Frank Lewis appeared personally in court with his attorney and joined in a request that his son be appointed his conservator.  The idea for the conservatorship arose out of some financial dealings by other members of the family who had powers of attorney.  After a hearing with no record, the Chancellor ruled that a guardian should be appointed instead, due to Frank’s physical infirmities and need for regular kidney dialysis.  The judge appointed Frank’s then attorney as guardian of his estate, and his son as guardian of the person, and cancelled the powers of attorney.

 Frank retained another attorney and appealed the Chancellor’s decision.

The Court of Appeals reversed the trial court and remanded for further proceedings, In The Matter of The Guardianship of the Estate of Frank Lewis, decided October 5, 2010. 

There are several interesting arguments made by both sides, and I commend the decision for your reading, but the issue of interest in this post is that proper notice of the hearing was not given.
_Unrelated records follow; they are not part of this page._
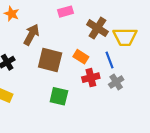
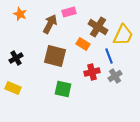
brown arrow: (31, 35) -> (50, 24), moved
yellow trapezoid: (125, 37) -> (123, 35), turned -65
orange rectangle: (81, 57) -> (83, 44), moved

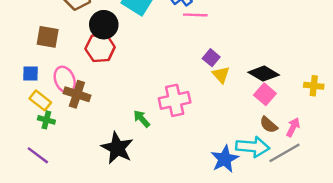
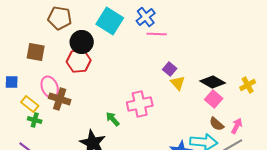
blue square: (31, 74) -> (12, 82), moved
yellow cross: (314, 86) -> (248, 85), moved, turned -35

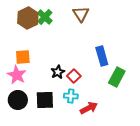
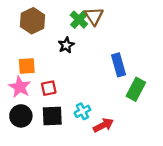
green cross: (45, 17) -> (79, 20), moved
black star: (58, 72) -> (66, 45), moved
red square: (74, 76) -> (49, 88), moved, turned 32
cyan cross: (71, 96) -> (82, 111), turned -32

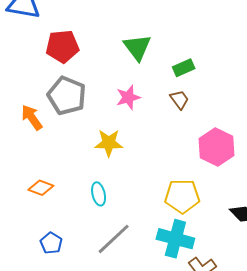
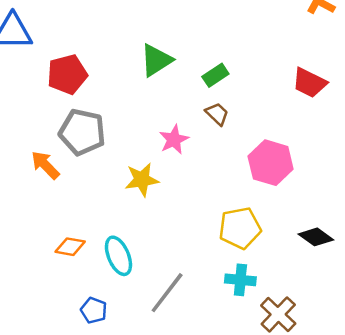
green triangle: (137, 47) -> (156, 60), turned 44
pink star: (128, 97) -> (174, 140), moved
cyan ellipse: (99, 194) -> (118, 256), moved, size x1.4
cyan cross: (175, 239) -> (240, 280), size x0.7

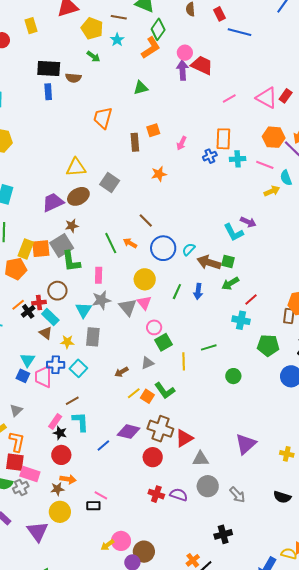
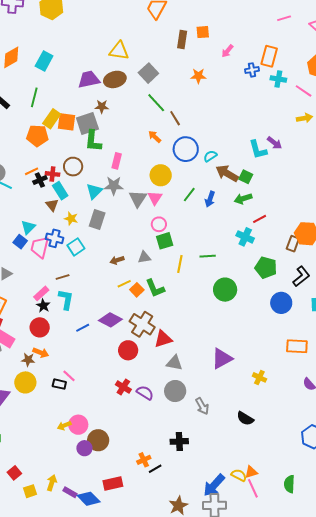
green line: (111, 243) -> (156, 103), moved, turned -30
green circle: (233, 376) -> (225, 290), size x1.5

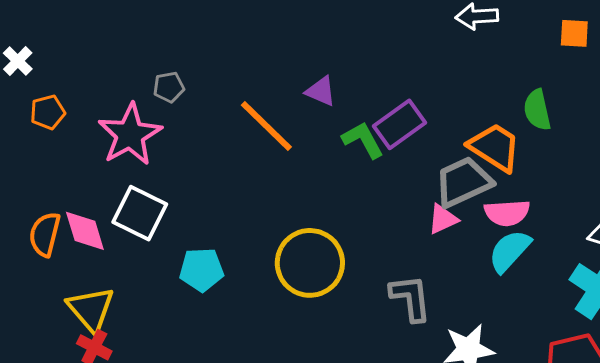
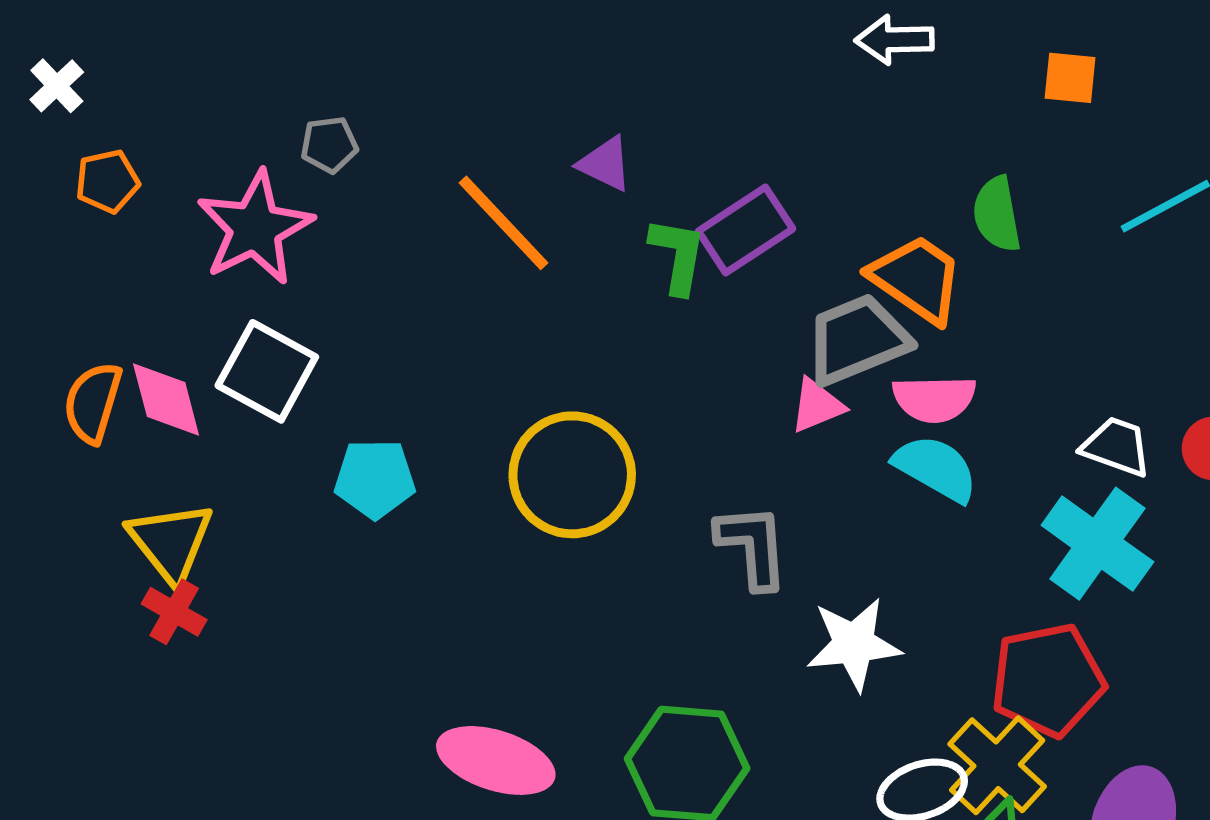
green L-shape: (363, 140) -> (678, 255), turned 36
cyan semicircle: (510, 251) -> (936, 468), turned 75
There is no question that Frank Lewis was present at the hearing with his retained attorney.  Ordinarily, a party’s presence in court would submit him voluntarily to the jurisdiction of the court.  In order to establish a guardianship, however, MCA § 93-13-281 requires that the proceedings shall join as defendants two of his adult kin within the third degree by proper process, joinder or waiver.  The petition did name two adult relatives within the third degree, but there is no evidence in the record that they were properly summoned, joined, waived process or personally appeared before the court.  The court of appeals reversed and remanded to allow proper notice to two relatives within the third degree and for the court to hear evidence whether Frank does need a guardian.

The moral of the story is that guardianships and conservatorships are creatures of statute, and the statutes must be strictly complied with.  If there are two relatives within the third degree, you must join them.  If there are not two relatives within the third degree, the court is required to appoint a guardian ad litem for the infirm individual.